A sound knowledge base is required if Denmark is to hold onto its leading position in climate research and adaptation. By establishing a strategic research centre, Aarhus University will now combine classical science, research-based public sector consultancy, engineering and social sciences, to create the prerequisites for studying the challenges of basic science, as well as providing practice-related solutions in collaboration with the business sector and public authorities. The Interdisciplinary Centre for Climate Change – iClimate – was inaugurated on 5 December at an official ceremony in Roskilde.

2017.12.04 | Rasmus Rørbæk

The iClimate research centre covers a wide scope, and will carry out studies of areas such as the North Pole with unmanned drone missions, which will provide new insight into the processes resulting from climate change. (Photo: Colourbox)

The centre has a holistic approach to the climate to find details in a larger perspective. This illustration shows how the different focus points will be included in the overall work. (Illustration: iClimate)

Climate change is taking place around us, and we are vulnerable to the accompanying risks. We may not think about it in our day-to-day lives, but we are reminded of it when we are affected by violent weather phenomena such as downpours or severe storms. We really notice it when our roads are suddenly flooded or the basement fills up with water. When farmers are unable to harvest their crops or railway services are disrupted by water that will not drain away, it has an impact on the social account.

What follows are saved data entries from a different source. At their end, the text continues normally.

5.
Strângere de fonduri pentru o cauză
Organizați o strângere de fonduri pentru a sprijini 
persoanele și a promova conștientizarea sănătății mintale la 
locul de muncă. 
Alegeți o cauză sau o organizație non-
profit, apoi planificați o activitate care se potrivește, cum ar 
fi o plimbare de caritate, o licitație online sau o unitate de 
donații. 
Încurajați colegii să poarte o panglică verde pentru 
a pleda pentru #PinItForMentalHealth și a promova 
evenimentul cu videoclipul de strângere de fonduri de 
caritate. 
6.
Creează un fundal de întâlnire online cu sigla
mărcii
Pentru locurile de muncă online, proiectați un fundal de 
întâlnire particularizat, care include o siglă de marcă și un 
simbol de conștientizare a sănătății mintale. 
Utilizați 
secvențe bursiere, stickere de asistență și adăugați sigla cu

Climate change is a reality, and the Intergovernmental Panel on Climate Change (IPCC) has already concluded that global warming is now taking place at a much faster rate than even they had previously predicted. The year 2016 was the hottest ever recorded in world history, and there can hardly be any doubt that we are facing a climate-changed future regardless of whether or not we intervene.

Climate change is no doubt the most important global challenge to be identified by the United Nations. Climate change reaches into everything, ranging from food and energy production, public health and security policy to the way we design our cities. This is because everything depends on how humans adapt to the new climate reality in the future.

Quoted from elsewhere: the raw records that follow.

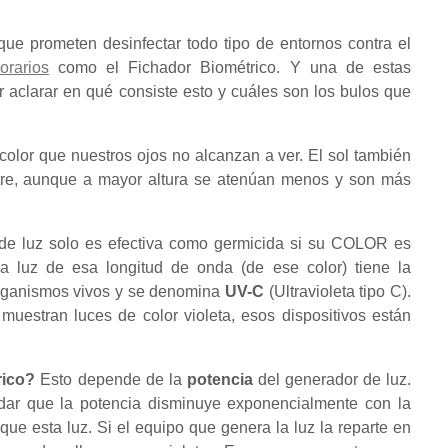
ue prometen desinfectar todo tipo de entornos contra el
orarios
como el Fichador Biométrico. Y una de estas
r aclarar en qué consiste esto y cuáles son los bulos que
color que nuestros ojos no alcanzan a ver. El sol también
stre, aunque a mayor altura se atenúan menos y son más
de luz solo es efectiva como germicida si su COLOR es
 luz de esa longitud de onda (de ese color) tiene la
rganismos vivos y se denomina
UV-C
(Ultravioleta tipo C).
s muestran luces de color violeta, esos dispositivos están
rico?
Esto depende de la
potencia
del generador de luz.
cordar que la potencia disminuye exponencialmente con la
que esta luz. Si el equipo que genera la luz la reparte en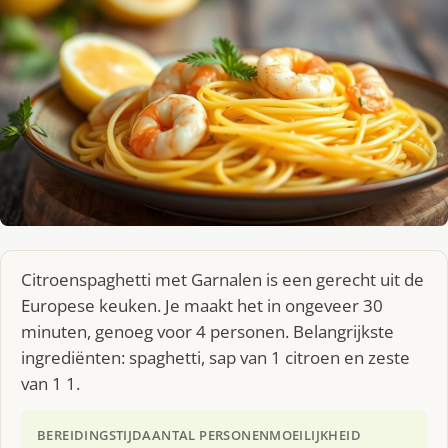
Citroenspaghetti met Garnalen is een gerecht uit de
Europese keuken. Je maakt het in ongeveer 30
minuten, genoeg voor 4 personen. Belangrijkste
ingrediënten: spaghetti, sap van 1 citroen en zeste
van 1 1.
BEREIDINGSTIJD
AANTAL PERSONEN
MOEILIJKHEID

Throughout history, mankind has known one thing – we can adapt to local climate conditions and other factors of critical importance when necessary. We have built, reconsidered and changed our society and industry on the basis of the available knowledge regarding the climate wherever we are.

On this basis, Aarhus University is now opening the Interdisciplinary Centre for Climate Change (iClimate) – a strategic research centre that aims to provide a solution-oriented approach to this complex area.

“For a number of years, research into climate technology and climate change has played an important role in our understanding of the changed climate conditions of the future, and our options for adaptation. The climate is something that affects all companies today. For the great majority, this could be about the way their own company reduces its climate footprint and adapts to climate change but, for many companies, it’s also about how to provide services and products that reduce the climate footprint for the markets of the future.

In setting up this strategic research centre, our hope is that society and industry gain access to world-leading research and an opportunity to create a systematic foundation on which to assess the consequences of climate change.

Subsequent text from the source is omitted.